Per-incident reminders are posted inside each incident channel on a repeating timer for as long as the incident is open. The system ships with two defaults — you can modify, remove, or extend them.

reminders:
  - id: comms_reminder
    message: "Time to send a status update?"
    interval_minutes: 30
    actions:
      - type: send_update
        label: "Send Update"
      - type: snooze
        intervals: [30, 60, 90]
      - type: dismiss
        label: "Stop Reminders"

  - id: role_watcher
    message: "No roles have been assigned yet  please review and claim as needed."
    interval_minutes: 10
    once: true
    conditions:
      no_roles_claimed: true
    include_role_buttons: true
    actions:
      - type: dismiss
        label: "Dismiss"

Reminder fields

Field Type Default Description
id string required Unique identifier; used in Slack action IDs.
message string required Text shown in the reminder post.
interval_minutes int required How often the reminder fires.
once bool false Fire at most once, then remove itself.
enabled bool true Set to false to disable without removing the entry.
include_role_buttons bool false Append a "Join as <role>" button for each configured role.
conditions object none All conditions must be true for the reminder to fire.
actions list [] Buttons shown on the reminder message.

Conditions

All conditions in a conditions block must be satisfied for the reminder to fire.
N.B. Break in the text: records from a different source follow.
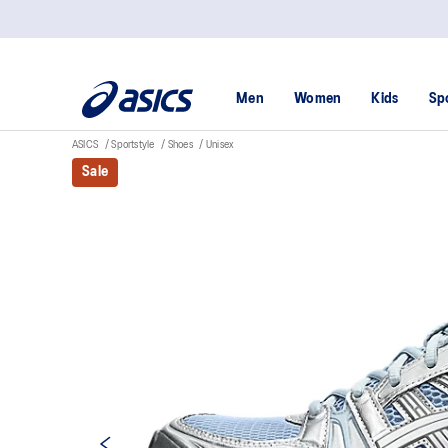
Men
Women
Kids
Sp
ASICS
Sportstyle
Shoes
Unisex
Sale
Condition Type Description
severity_is list of strings Only fire if the incident severity is in this list.
status_is list of strings Only fire if the incident status is in this list.
status_is_final bool Only fire when the incident is in a terminal status.
no_roles_claimed bool Only fire when no participant has claimed a role yet.

Action types

Type Fields Description
send_update label Opens the status update modal.
snooze intervals (list of minutes) Reschedules the reminder after a chosen delay.
dismiss label Permanently stops this reminder for the incident.

Automations

Automations fire once in response to incident lifecycle events, optionally filtered by conditions.

automations:
  # Invite the on-call team and page PagerDuty for all sev1 incidents
  - id: sev1_response
    trigger: on_open
    conditions:
      severity_is: [sev1]
    actions:
      - type: invite_group
        name: sre-oncall
      - type: page_pagerduty
        escalation_policy: PXXXXXX
        priority: high

  # Remind responders to update the status page for sev1/sev2
  - id: status_page_nudge
    trigger: on_open
    conditions:
      severity_is: [sev1, sev2]
    actions:
      - type: post_message
        message: "Remember to update the status page if customers may be affected."
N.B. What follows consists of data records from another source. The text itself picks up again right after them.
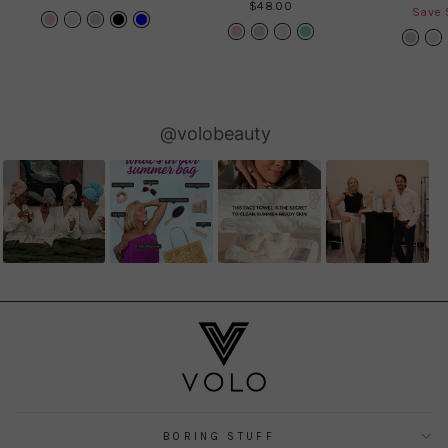
$48.00
price
Save 
Slideshow
Slide
@volobeauty
controls
BORING STUFF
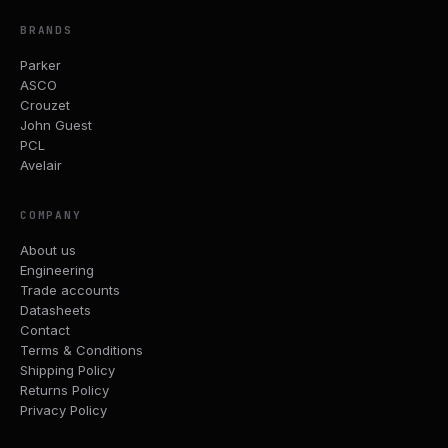
BRANDS
Parker
ASCO
Crouzet
John Guest
PCL
Avelair
COMPANY
About us
Engineering
Trade accounts
Datasheets
Contact
Terms & Conditions
Shipping Policy
Returns Policy
Privacy Policy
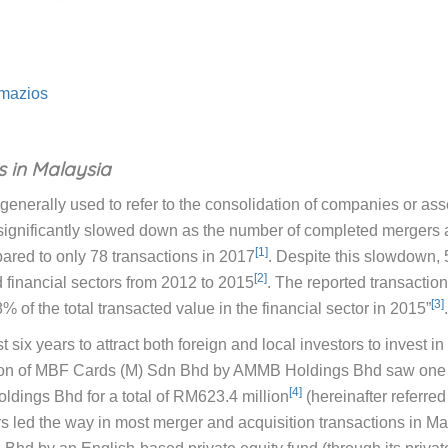
mazios
s in Malaysia
enerally used to refer to the consolidation of companies or asse
ignificantly slowed down as the number of completed mergers an
[1]
red to only 78 transactions in 2017
. Despite this slowdown, 
[2]
 financial sectors from 2012 to 2015
. The reported transaction
[3]
 of the total transacted value in the financial sector in 2015”
.
six years to attract both foreign and local investors to invest i
sition of MBF Cards (M) Sdn Bhd by AMMB Holdings Bhd saw one o
[4]
ldings Bhd for a total of RM623.4 million
(hereinafter referred 
rs led the way in most merger and acquisition transactions in Ma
  # Post a postmortem reminder when an incident resolves
  - id: postmortem_reminder
    trigger: on_final_status
    actions:
      - type: post_message
        message: "Incident resolved. Please open a postmortem within 48 hours."

Automation fields

Field Type Default Description
id string required Unique identifier.
trigger string required Lifecycle event that fires this automation (see below).
enabled bool true Set to false to disable without removing the entry.
conditions object none Same structure as reminder conditions.
actions list [] Actions to execute when the automation fires.

Triggers

Trigger Fires when
on_open An incident is first created.
on_severity_change The incident severity is updated.
on_status_change The incident status is updated.
on_final_status The incident reaches a terminal status.

Automation action types

Type Fields Description
invite_group name Invite a Slack user group into the incident channel.
page_pagerduty escalation_policy, priority Trigger a PagerDuty escalation. Requires the PagerDuty integration. priority: low (default) or high.
post_message message Post a plain-text message to the incident channel.